Adjective – Insuperable
Let’s start with the word “super.” It comes straight from Latin, where it means “over” or “above.”
Next, turn “super” into a verb: “superate.” Yes, it’s a real verb, but it’s rare. To superate things is to rise above them: to overcome them, to beat them, or to exceed them.
That takes us to “superable,” meaning “able to be overcome: able to be beaten, able to be exceeded.” Again, “superable” is a real word, but it’s rare.
Much more common is the opposite word, “insuperable.” Insuperable things are so high, so huge, or so good that they can’t be overcome, beaten, or exceeded.
Part of speech:
adjective: “the other team’s insuperable advantages,” “their close-minded attitude is insuperable“
Other forms:
insuperably, insuperability
how to use it:
Use this strong, dramatic word for emphasis. It’s a fresh alternative to more common synonyms like “unbeatable” and “impossible.”
If you can imagine something being so big or so tall that, figuratively, you can’t climb over it, you can call it insuperable.
So, talk about insuperable limits, barriers, and obstacles; insuperable differences and distances; and insuperable problems and difficulties.
You can also refer to people’s dislikes, objections, unwillingness, close-mindedness and so on as insuperable, meaning there’s just no getting past them.
examples:
“Skeptics say [China] faces insuperable hurdles, including an education system that emphasizes memorization over original thinking.”
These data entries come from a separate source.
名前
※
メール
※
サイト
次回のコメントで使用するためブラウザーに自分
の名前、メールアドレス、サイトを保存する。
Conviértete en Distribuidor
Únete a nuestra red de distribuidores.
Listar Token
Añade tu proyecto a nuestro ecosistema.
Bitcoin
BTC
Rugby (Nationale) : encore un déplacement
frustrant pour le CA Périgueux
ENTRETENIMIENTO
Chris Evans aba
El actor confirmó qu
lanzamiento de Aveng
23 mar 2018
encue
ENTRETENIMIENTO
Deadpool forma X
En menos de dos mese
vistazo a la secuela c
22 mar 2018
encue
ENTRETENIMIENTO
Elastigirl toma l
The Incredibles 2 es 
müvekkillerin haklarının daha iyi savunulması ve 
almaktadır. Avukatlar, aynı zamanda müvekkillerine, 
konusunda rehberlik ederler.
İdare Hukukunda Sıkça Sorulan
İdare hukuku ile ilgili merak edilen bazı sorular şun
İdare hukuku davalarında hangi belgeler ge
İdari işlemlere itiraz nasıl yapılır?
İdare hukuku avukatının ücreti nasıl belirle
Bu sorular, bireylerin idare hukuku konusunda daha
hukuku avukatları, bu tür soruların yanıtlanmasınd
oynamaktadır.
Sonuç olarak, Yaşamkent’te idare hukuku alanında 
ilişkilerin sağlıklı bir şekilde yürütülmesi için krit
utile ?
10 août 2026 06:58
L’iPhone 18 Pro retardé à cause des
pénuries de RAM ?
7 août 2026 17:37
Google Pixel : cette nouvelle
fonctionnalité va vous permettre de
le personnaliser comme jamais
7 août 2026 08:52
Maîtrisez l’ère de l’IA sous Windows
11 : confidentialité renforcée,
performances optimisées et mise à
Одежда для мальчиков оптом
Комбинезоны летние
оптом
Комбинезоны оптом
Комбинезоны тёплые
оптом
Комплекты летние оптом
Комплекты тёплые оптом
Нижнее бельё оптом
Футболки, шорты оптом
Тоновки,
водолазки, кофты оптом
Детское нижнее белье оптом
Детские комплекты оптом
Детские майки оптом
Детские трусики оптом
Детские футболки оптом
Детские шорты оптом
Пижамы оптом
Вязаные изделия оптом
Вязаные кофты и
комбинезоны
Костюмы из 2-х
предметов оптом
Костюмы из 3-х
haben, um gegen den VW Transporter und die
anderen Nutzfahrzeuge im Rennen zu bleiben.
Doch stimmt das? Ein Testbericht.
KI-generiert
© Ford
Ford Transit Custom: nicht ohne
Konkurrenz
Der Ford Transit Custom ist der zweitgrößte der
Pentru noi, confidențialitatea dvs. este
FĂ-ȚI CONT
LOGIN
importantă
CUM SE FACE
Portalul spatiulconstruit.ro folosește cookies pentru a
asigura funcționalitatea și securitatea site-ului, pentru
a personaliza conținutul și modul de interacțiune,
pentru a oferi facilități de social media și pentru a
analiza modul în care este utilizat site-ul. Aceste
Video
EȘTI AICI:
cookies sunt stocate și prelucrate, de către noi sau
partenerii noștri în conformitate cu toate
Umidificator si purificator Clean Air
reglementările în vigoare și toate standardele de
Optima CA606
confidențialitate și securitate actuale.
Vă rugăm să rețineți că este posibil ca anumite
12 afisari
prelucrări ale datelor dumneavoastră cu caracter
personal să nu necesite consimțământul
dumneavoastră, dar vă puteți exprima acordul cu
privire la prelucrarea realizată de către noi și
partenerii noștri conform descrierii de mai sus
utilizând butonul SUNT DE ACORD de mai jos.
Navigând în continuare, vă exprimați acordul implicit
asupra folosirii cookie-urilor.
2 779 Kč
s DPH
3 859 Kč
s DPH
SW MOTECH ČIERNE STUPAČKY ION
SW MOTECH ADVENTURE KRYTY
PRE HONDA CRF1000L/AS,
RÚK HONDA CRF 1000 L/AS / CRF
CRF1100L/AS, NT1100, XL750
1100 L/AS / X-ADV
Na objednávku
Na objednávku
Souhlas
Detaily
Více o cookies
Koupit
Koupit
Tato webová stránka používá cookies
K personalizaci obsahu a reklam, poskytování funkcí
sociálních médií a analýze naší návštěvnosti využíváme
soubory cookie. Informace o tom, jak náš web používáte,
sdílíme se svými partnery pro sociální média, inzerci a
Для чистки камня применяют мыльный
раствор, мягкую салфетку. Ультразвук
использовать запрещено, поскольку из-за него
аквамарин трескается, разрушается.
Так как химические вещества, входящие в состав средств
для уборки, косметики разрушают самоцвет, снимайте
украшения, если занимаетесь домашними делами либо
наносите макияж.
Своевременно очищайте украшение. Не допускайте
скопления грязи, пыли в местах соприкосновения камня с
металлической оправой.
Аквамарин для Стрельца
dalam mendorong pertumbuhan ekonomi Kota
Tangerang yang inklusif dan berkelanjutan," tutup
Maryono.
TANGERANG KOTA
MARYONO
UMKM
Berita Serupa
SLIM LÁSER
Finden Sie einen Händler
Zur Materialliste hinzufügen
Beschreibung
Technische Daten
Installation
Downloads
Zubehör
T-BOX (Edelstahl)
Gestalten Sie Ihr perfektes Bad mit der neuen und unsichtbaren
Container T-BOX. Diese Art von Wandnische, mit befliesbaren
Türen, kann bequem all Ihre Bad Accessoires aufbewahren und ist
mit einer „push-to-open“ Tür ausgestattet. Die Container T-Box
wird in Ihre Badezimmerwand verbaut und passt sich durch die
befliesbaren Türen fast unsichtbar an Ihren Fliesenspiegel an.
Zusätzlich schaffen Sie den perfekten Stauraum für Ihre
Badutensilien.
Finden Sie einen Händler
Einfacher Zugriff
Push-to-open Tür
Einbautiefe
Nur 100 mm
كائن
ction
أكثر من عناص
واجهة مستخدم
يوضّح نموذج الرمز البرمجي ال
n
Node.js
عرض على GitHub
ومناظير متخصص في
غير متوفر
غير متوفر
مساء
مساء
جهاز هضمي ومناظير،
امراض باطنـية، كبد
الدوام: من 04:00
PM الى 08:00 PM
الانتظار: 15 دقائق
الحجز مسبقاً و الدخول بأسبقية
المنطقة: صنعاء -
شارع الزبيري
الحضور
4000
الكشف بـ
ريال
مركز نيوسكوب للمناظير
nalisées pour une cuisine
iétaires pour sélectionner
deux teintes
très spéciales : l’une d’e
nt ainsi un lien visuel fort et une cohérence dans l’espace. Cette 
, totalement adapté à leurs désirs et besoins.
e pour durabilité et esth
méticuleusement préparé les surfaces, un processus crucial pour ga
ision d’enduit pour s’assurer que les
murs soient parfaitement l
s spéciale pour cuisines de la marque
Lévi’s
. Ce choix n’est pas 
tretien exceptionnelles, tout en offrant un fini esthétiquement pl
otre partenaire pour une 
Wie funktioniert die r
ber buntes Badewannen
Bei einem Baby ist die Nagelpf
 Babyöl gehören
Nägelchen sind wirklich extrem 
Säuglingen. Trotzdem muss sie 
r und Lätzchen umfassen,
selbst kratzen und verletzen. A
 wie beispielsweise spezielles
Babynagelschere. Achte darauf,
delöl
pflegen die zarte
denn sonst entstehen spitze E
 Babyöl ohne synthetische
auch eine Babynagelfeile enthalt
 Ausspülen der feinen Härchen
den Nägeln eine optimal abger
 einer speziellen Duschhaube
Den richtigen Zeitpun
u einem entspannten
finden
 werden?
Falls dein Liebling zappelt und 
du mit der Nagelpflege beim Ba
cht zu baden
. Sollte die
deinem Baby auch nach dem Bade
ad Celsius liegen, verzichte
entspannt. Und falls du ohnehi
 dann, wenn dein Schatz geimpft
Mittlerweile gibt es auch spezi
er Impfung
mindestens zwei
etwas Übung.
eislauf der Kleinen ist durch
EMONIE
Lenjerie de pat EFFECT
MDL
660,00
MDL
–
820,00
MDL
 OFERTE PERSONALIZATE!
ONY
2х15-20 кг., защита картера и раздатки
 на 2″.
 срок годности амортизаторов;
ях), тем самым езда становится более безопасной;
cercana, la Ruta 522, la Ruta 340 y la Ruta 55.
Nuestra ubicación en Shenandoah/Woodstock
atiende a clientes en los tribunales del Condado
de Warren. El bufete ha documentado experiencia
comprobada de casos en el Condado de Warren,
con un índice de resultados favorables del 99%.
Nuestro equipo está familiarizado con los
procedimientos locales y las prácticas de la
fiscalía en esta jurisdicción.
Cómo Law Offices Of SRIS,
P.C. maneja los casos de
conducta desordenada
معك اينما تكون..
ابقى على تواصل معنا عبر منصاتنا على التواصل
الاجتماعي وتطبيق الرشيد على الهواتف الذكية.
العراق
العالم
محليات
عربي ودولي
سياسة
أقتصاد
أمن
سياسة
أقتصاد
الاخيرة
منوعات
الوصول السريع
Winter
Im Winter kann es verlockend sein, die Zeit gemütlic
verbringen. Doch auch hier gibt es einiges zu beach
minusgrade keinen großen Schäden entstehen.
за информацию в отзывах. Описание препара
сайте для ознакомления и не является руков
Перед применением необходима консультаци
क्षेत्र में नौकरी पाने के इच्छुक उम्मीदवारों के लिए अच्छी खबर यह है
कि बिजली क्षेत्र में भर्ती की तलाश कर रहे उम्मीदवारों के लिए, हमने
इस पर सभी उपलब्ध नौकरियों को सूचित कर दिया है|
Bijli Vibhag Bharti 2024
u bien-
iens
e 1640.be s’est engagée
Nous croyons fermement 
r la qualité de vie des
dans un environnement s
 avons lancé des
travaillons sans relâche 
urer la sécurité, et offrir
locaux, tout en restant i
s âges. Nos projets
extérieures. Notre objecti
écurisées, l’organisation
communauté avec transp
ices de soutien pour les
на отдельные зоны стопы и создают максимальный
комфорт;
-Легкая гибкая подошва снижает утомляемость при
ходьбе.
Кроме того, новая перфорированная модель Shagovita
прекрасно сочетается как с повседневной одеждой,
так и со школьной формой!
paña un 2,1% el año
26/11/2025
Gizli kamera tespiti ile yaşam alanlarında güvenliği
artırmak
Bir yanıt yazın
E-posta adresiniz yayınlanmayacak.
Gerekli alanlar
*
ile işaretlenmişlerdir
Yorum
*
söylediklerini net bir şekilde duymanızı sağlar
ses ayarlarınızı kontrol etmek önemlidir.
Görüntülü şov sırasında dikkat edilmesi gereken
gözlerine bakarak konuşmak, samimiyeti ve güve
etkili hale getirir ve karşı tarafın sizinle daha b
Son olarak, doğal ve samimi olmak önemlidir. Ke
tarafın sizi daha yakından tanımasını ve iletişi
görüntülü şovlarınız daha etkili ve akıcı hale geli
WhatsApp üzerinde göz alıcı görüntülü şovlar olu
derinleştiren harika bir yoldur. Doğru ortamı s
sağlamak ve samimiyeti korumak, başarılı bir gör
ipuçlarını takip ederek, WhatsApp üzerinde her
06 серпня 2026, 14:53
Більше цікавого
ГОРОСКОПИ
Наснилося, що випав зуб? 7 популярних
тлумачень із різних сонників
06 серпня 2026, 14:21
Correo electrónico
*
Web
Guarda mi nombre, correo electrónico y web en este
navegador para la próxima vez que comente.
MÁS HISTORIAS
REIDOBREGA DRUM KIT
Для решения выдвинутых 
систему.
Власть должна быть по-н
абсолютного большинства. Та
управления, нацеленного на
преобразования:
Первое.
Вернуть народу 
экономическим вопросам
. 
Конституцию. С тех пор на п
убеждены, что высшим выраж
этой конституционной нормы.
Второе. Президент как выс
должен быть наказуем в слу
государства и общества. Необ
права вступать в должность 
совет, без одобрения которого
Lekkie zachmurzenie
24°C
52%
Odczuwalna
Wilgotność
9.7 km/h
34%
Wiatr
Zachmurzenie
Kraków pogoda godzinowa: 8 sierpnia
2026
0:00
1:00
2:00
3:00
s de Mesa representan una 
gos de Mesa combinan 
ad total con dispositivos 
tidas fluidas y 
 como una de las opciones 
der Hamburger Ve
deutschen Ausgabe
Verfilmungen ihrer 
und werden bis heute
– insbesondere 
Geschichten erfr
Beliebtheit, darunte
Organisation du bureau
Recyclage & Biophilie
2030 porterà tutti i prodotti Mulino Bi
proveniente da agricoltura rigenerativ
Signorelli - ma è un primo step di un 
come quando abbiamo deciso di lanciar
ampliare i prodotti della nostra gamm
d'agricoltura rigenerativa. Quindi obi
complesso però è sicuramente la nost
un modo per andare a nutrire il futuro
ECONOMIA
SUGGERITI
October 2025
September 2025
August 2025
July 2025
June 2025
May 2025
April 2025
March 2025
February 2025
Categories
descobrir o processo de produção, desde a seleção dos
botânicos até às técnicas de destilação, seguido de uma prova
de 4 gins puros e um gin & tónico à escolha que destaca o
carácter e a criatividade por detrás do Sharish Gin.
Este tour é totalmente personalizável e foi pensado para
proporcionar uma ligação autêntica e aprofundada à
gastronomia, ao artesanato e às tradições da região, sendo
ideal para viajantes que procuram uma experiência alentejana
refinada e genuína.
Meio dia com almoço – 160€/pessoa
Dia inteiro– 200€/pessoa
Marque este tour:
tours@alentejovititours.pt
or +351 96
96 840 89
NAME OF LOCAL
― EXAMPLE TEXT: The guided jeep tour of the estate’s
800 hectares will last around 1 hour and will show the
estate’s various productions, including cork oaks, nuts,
— Eva Dou, Wall Street Journal, 6 December 2016
“To suppose that the eye, with all its inimitable contrivances for adjusting the focus to different distances, for admitting different amounts of light, and for the correction of spherical and chromatic aberration, could have been formed by natural selection, seems, I freely confess, absurd. Yet…the difficulty of believing that a perfect and complex eye could be formed by natural selection, though insuperable by our imagination, can hardly be considered real.”